Die Omnibusrichtlinie (manchmal auch Modernisierungsrichtlinie genannt), die gleich vier Richtlinien auf einmal verändert, wurde zwar schon im November 2019 verabschiedet, verpflichtend angewendet werden muss sie allerdings europaweit erst ab dem 28. Mai 2022. In Deutschland ist sie Gegenstand verschiedener Umsetzungsakte mit einzelnen Themenschwerpunkten und führt zu Änderungen des BGB, EGBGB und UWG sowie der Preisangabenverordnung (PAngV).
Während hierzulande die seit Jahresbeginn geltenden Änderungen des Kauf- und Vertragsrechts für digitale Produkte hohe Wellen geschlagen haben, sind die durch die Omnibus-Richtlinie bevorstehenden Änderungen häufig weniger bekannt. Zu Unrecht – denn die deutsche Umsetzung der Omnibusrichtlinie enthält nicht nur bedeutende Änderungen unter anderem für den E-Commerce Sektor, sondern etabliert erstmalig einen behördlichen Sanktionsmechanismus für die "Verletzung von Verbraucherinteressen" durch Einführung hoher Bußgelder. Diese betreffen auch eine Vielzahl bislang nicht sanktionierter Verhaltensweisen.
2. DIE WICHTIGSTEN ÄNDERUNGEN MIT RELEVANZ FÜR DEN ONLINE-HANDEL
2.1 Bußgelder für Verletzungen von Verbraucherinteressen
Die Omnibusrichtlinie führt gleich in doppelter Hinsicht zu Verschärfungen bei der Sanktionierung von Verbraucherrechtsverletzungen: Einerseits durch die völlig neue Einführung massiver Bußgelder für bestimmte Verstöße, andererseits durch die Ergänzung des Wettbewerbsrechts um einen Schadensersatzanspruch von Verbrauchern.
In Zukunft werden deshalb eine Vielzahl von Verhaltensweisen mit Bußgeldern belegt, beispielsweise
- die Verwendung von gemäß § 309 BGB unzulässigen Klauseln in AGB gegenüber Verbrauchern;
- die fehlende oder nicht rechtzeitige Rückzahlung des Kaufpreises nach einem Verbraucherwiderruf oder Verbraucherrücktritt;
- Verstöße gegen Informationspflichten gegenüber Verbrauchern, z.B.

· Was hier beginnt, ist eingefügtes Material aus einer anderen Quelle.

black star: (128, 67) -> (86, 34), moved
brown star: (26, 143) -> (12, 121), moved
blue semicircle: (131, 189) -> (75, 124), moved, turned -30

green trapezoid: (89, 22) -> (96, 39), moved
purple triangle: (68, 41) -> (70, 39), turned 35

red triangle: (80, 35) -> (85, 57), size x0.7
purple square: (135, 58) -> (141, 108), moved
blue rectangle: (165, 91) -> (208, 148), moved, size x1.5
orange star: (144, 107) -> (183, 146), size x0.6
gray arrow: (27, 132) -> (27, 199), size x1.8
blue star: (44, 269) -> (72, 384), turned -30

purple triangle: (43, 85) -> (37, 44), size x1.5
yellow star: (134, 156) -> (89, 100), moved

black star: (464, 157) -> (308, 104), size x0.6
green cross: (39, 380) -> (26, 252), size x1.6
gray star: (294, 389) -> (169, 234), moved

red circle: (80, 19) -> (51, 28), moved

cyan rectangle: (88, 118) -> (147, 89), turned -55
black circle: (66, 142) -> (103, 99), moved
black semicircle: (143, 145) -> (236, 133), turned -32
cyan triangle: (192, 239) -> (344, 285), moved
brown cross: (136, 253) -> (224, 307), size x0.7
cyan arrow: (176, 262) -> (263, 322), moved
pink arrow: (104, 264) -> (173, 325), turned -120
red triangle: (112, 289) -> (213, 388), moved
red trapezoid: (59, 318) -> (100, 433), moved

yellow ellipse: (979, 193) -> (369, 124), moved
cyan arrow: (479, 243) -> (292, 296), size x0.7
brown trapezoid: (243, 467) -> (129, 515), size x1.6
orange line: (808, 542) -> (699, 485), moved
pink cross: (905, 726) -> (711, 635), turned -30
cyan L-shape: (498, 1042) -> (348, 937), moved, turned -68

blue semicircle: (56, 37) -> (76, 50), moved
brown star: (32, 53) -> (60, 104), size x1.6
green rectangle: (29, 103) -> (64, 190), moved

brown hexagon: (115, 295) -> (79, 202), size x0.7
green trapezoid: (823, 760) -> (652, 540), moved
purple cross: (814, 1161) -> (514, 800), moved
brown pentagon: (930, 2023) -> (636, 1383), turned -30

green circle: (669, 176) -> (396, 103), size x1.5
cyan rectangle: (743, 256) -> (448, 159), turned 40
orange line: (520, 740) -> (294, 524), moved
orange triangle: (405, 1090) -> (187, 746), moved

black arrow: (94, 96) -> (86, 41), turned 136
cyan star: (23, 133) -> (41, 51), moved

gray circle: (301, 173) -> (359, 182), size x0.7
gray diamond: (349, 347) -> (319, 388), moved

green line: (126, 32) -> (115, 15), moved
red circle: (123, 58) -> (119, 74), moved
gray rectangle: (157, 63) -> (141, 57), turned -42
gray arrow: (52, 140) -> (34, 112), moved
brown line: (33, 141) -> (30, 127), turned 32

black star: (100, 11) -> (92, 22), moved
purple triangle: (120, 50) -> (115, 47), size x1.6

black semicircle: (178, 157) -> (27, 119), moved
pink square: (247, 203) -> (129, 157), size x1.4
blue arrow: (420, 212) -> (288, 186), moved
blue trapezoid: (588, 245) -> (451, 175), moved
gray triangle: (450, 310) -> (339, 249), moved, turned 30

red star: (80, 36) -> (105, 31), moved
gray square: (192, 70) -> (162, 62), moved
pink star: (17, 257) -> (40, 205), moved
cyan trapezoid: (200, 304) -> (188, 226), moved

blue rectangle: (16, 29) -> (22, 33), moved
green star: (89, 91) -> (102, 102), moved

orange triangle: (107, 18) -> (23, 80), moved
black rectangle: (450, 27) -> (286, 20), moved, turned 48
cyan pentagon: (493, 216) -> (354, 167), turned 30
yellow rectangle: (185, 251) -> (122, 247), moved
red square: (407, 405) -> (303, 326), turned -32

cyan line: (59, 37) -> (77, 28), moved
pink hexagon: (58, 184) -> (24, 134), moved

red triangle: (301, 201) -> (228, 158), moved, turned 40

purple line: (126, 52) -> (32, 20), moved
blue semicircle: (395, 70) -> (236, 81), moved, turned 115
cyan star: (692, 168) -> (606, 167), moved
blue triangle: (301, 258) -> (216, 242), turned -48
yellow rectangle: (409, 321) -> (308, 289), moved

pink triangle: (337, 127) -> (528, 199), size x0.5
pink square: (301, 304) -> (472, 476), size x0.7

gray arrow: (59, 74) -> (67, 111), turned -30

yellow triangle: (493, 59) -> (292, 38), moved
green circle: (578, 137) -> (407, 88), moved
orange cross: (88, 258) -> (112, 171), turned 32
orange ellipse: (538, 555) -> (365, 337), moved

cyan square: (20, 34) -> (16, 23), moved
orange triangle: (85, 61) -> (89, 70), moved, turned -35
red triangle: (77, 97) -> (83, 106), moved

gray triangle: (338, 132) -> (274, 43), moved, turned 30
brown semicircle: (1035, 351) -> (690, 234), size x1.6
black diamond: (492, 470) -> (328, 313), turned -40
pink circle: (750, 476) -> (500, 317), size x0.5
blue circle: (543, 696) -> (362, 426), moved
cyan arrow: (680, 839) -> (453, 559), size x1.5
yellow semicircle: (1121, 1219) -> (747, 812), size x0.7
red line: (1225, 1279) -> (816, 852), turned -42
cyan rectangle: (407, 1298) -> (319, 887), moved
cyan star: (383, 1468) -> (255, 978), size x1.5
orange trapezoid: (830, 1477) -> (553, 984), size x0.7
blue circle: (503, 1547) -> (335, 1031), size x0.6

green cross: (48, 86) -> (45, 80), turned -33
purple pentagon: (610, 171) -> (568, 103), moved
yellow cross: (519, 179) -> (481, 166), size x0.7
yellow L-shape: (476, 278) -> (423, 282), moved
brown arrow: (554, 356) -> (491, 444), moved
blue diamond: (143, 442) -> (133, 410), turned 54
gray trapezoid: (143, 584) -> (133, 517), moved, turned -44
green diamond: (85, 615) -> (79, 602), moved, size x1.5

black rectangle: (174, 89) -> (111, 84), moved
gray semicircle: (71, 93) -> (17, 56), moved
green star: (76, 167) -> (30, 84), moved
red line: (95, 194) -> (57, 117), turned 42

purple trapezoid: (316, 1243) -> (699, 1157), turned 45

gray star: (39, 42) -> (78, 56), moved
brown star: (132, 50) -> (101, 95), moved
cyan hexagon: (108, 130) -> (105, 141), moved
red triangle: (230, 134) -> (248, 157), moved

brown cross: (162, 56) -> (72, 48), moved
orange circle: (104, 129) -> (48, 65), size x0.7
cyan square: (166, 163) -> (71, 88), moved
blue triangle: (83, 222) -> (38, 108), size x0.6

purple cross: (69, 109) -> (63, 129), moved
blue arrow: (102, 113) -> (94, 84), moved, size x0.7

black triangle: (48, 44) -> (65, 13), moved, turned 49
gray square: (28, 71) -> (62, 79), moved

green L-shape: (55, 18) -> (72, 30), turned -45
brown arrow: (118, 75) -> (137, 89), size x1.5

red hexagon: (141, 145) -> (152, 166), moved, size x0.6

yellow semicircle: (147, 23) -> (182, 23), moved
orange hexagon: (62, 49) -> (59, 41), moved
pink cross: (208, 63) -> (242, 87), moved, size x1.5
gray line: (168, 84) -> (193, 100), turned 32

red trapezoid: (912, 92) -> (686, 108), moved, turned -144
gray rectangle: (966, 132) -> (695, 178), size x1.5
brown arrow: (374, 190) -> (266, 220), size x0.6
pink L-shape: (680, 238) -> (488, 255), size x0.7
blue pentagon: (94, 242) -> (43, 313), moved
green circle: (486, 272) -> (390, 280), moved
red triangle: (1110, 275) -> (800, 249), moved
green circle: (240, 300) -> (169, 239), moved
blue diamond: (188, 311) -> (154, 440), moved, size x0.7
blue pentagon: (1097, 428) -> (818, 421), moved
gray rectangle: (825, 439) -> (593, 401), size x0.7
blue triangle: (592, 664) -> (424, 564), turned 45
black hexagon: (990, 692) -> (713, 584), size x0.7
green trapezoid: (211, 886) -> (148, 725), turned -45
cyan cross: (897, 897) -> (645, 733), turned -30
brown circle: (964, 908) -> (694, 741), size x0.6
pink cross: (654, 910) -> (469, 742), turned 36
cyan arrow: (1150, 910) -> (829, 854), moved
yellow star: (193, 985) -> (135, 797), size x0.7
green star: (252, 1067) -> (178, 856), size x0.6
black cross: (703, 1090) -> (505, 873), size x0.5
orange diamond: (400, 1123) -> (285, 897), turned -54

- die fehlende oder unvollständige Information von Verbrauchern gemäß Art. 246 EGBGB, die fehlende oder unvollständige qualifizierte Information gemäß Art. 246a EGBGB bei außerhalb von Geschäftsräumen geschlossenen Verträgen sowie Verstöße gegen die nachfolgend dargestellten Pflichten für Betreiber von Online-Marktplätzen gemäß Art. 246d EGBGB;
- das Fehlen der bei außerhalb von Geschäftsräumen geschlossenen Verträgen verpflichtenden Vertragsbestätigung;
- die Gestaltung des Bestellprozesses in einer nicht den Anforderungen des § 312j BGB entsprechenden Weise, also etwa das Fehlen rechtmäßiger Bestellzusammenfassungen oder die ungenügende Beschriftung des "Bestellbuttons";
- das Ausbleiben der etwaigen Widerrufsbestätigung bei außerhalb von Geschäftsräumen geschlossenen Verträgen;
- das Fordern von Versandkosten oder Rücksendekosten von Verbrauchern, ohne dass diese gemäß Art. 246a EGBGB informiert wurden oder das Stellen von Forderungen an Verbraucher im Zusammenhang mit der Zusendung unbestellter Waren;
- die gegenüber § 475 BGB verspätete Lieferung von Kaufgegenständen an Verbraucher (also nach mehr als 30 Tagen);
- Verstöße gegen die neuen, nachfolgend dargestellten Pflichten aus dem neuen § 19a UWG im Zusammenhang mit Kundenbewertungen sowie eine Vielzahl bekannter Wettbewerbsverstöße, z.B. irreführende geschäftliche Handlungen.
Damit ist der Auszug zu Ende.